Exercise objective: Do any lines in the data below contain "Kontaktpapir"? If so, copy every one of them.

-- Entries provided follows --

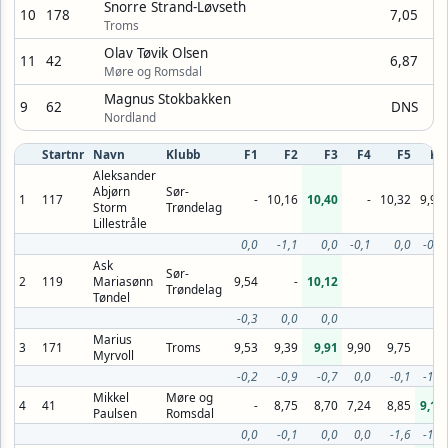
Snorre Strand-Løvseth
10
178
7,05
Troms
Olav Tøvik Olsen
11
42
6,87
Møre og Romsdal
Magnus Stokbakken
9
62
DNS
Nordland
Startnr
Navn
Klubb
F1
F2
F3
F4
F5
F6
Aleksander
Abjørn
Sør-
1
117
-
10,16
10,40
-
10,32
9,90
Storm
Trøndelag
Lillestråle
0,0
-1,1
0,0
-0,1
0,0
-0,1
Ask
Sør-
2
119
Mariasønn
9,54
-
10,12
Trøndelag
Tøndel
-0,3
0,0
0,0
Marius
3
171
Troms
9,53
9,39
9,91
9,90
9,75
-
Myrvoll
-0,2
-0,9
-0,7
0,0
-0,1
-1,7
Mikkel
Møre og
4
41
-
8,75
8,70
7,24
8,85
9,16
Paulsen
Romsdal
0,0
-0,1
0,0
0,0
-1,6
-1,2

-- Entries provided concluded --
-- Entries provided follows --

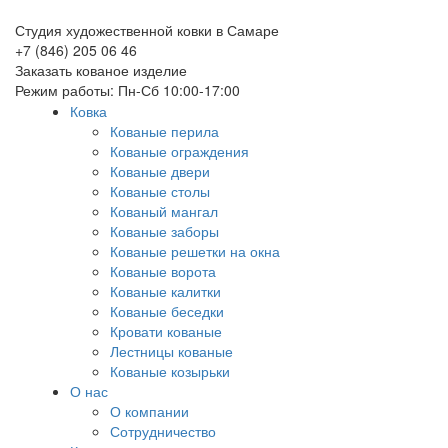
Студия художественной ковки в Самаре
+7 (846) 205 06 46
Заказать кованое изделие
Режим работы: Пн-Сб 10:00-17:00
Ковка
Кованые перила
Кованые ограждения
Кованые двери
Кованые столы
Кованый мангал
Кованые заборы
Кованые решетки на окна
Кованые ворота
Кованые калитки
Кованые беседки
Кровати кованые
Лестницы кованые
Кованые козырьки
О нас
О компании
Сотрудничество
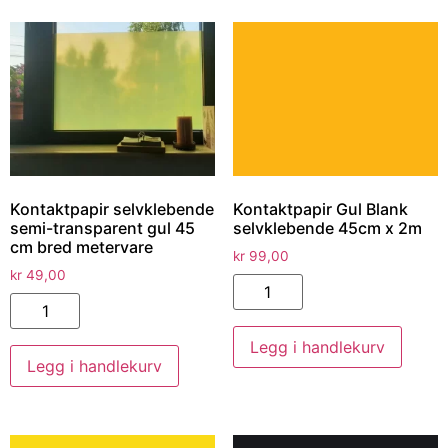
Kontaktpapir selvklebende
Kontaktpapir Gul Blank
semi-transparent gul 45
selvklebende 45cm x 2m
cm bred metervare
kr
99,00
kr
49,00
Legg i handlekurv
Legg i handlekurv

-- Entries provided concluded --

Output:
Kontaktpapir selvklebende
Kontaktpapir Gul Blank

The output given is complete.